Alors que l’année 2025 s’achève sur des sommets inédits en matière de concentration de richesses, un mouvement discret mais massif est à l’œuvre : l’émergence de nouveaux milliardaires issus de l’héritage. Derrière les chiffres impressionnants, une recomposition silencieuse des puissances économiques familiales, sur fond de transition générationnelle.
Héritage : 91 milliardaires en plus en 2025 dans le monde

Une vague intergénérationnelle de milliardaires héritiers
Les grandes dynasties économiques mondiales entament un vaste transfert de fortune, modifiant profondément l’architecture du capital familial, comme le constate le rapport "Billionaire Ambitions Report 2025" publié par UBS. « Une nouvelle génération de milliardaires est en train d’émerger à l’échelle mondiale, combinant héritiers et créateurs de richesse autodidactes », selon UBS. Dans ce panorama, les États-Unis dominent toujours en nombre absolu, avec 924 milliardaires, soit près d’un tiers du total mondial. Cependant, c’est la structure même de cette richesse qui évolue : 74 % des milliardaires américains sont encore des entrepreneurs autodidactes, mais un basculement s’opère.

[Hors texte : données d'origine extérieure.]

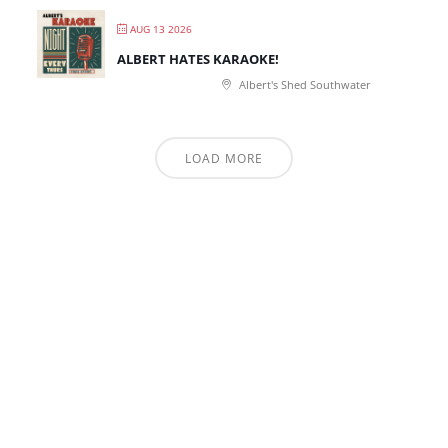
AUG 13 2026
ALBERT HATES KARAOKE!
Albert's Shed Southwater
LOAD MORE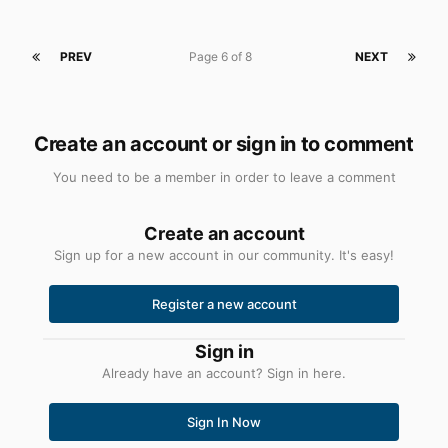
PREV
Page 6 of 8
NEXT
Create an account or sign in to comment
You need to be a member in order to leave a comment
Create an account
Sign up for a new account in our community. It's easy!
Register a new account
Sign in
Already have an account? Sign in here.
Sign In Now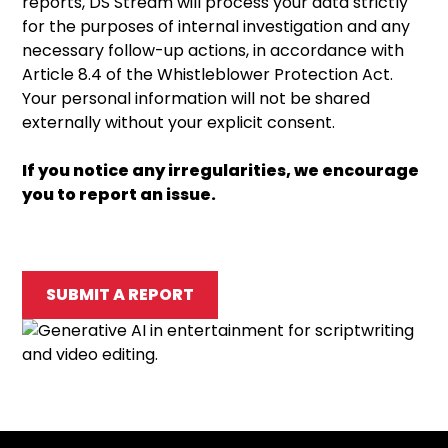
reports, DS Stream will process your data strictly
for the purposes of internal investigation and any
necessary follow-up actions, in accordance with
Article 8.4 of the Whistleblower Protection Act.
Your personal information will not be shared
externally without your explicit consent.
If you notice any irregularities, we encourage
you to report an issue.
SUBMIT A REPORT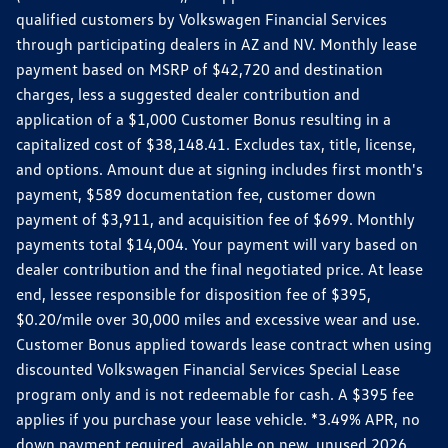
qualified customers by Volkswagen Financial Services
through participating dealers in AZ and NV. Monthly lease
payment based on MSRP of $42,720 and destination
charges, less a suggested dealer contribution and
application of a $1,000 Customer Bonus resulting in a
capitalized cost of $38,148.41. Excludes tax, title, license,
and options. Amount due at signing includes first month's
payment, $589 documentation fee, customer down
payment of $3,911, and acquisition fee of $699. Monthly
payments total $14,004. Your payment will vary based on
dealer contribution and the final negotiated price. At lease
end, lessee responsible for disposition fee of $395,
$0.20/mile over 30,000 miles and excessive wear and use.
Customer Bonus applied towards lease contract when using
discounted Volkswagen Financial Services Special Lease
program only and is not redeemable for cash. A $395 fee
applies if you purchase your lease vehicle. *3.49% APR, no
down payment required, available on new, unused 2026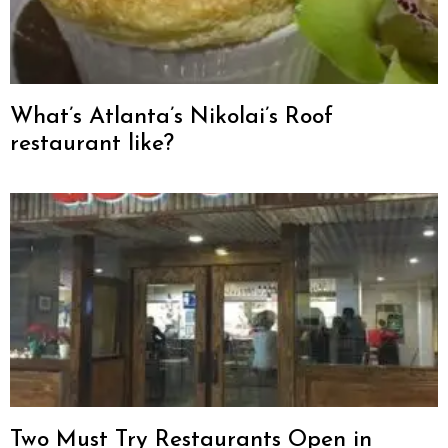
What’s Atlanta’s Nikolai’s Roof
restaurant like?
Two Must Try Restaurants Open in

En effet, 2,8 trillions de dollars — soit plus de 2 600 milliards d’euros — devraient être transférés aux héritiers américains dans les quinze années à venir. Une transmission colossale, représentant plus de 40 % du patrimoine actuel des ultra-riches américains, estimé à 6,9 trillions de dollars en 2025. Derrière ces chiffres, ce sont des noms, des lignées, des entreprises. Le rapport ne cite pas de familles précises, mais confirme que « le transfert intergénérationnel de richesses s’accélère et redéfinit les dynamiques de pouvoir familial et économique ».

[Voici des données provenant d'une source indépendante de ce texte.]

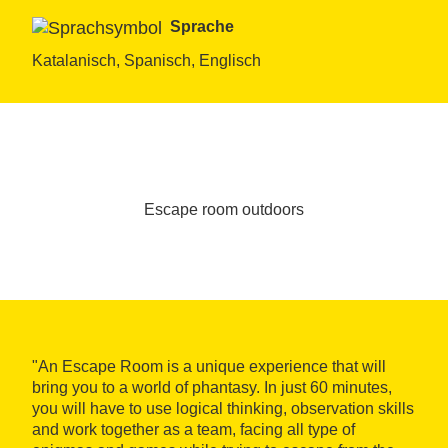
Sprache
Katalanisch, Spanisch, Englisch
Escape room outdoors
"An Escape Room is a unique experience that will
bring you to a world of phantasy. In just 60 minutes,
you will have to use logical thinking, observation skills
and work together as a team, facing all type of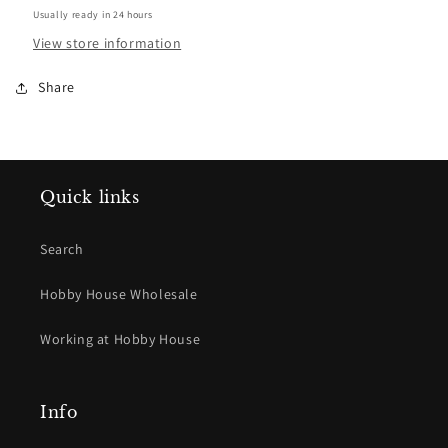
Usually ready in 24 hours
View store information
Share
Quick links
Search
Hobby House Wholesale
Working at Hobby House
Info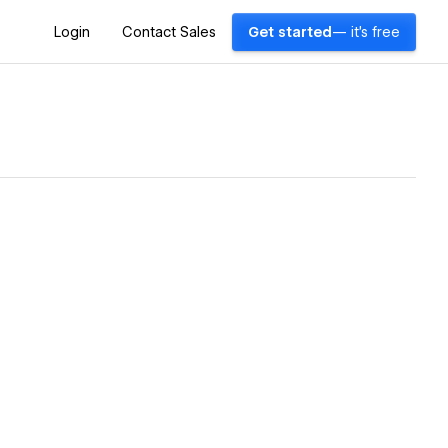
Login
Contact Sales
Get started
— it's free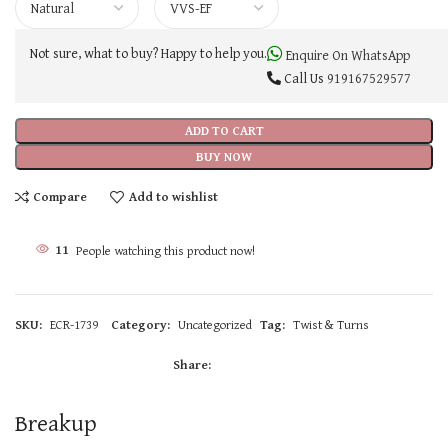
Not sure, what to buy? Happy to help you.
Enquire On WhatsApp
Call Us
919167529577
ADD TO CART
BUY NOW
Compare
Add to wishlist
11
People watching this product now!
SKU:
ECR-1739
Category:
Uncategorized
Tag:
Twist & Turns
Share:
Breakup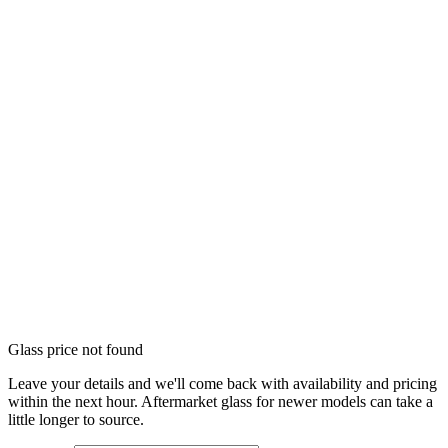
Glass price not found
Leave your details and we'll come back with availability and pricing
within the next hour. Aftermarket glass for newer models can take a
little longer to source.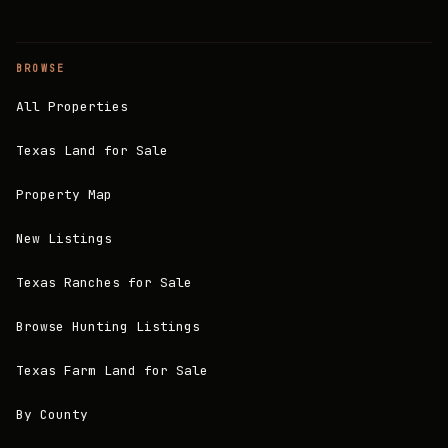
BROWSE
All Properties
Texas Land for Sale
Property Map
New Listings
Texas Ranches for Sale
Browse Hunting Listings
Texas Farm Land for Sale
By County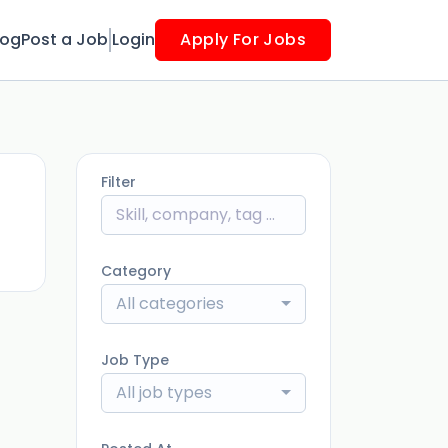
log
Post a Job
Login
Apply For Jobs
Filter
ago
Category
All categories
Job Type
All job types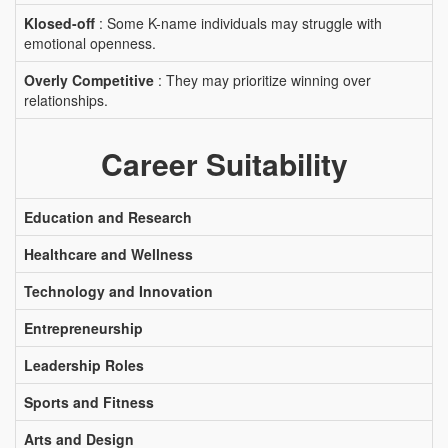
Klosed-off
: Some K-name individuals may struggle with
emotional openness.
Overly Competitive
: They may prioritize winning over
relationships.
Career Suitability
Education and Research
Healthcare and Wellness
Technology and Innovation
Entrepreneurship
Leadership Roles
Sports and Fitness
Arts and Design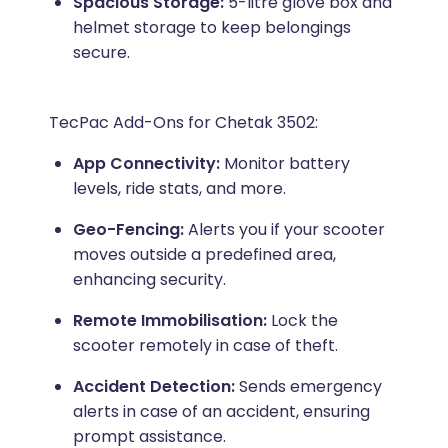
Spacious Storage:
5-litre glove box and
helmet storage to keep belongings
secure.
TecPac Add-Ons for Chetak 3502:
App Connectivity:
Monitor battery
levels, ride stats, and more.
Geo-Fencing:
Alerts you if your scooter
moves outside a predefined area,
enhancing security.
Remote Immobilisation:
Lock the
scooter remotely in case of theft.
Accident Detection:
Sends emergency
alerts in case of an accident, ensuring
prompt assistance.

Quand les fortunes héritées redessinent la carte mondiale du capital
Le phénomène n’est pas cantonné aux États-Unis. À l’échelle mondiale, la transmission patrimoniale transforme la géographie des milliardaires, tant en nombre qu’en origine des fortunes. En Asie, notamment en Chine et en Inde, les héritiers de grandes fortunes technologiques ou industrielles commencent à prendre les rênes d’empires bâtis dans les années 2000–2020. Bien que les données chiffrées manquent dans le rapport d’UBS, l’analyse qualitative évoque une « transformation de la manière dont les familles connectent, collaborent et débloquent des opportunités au-delà des frontières », selon UBS, dans une déclaration traduite de l’anglais.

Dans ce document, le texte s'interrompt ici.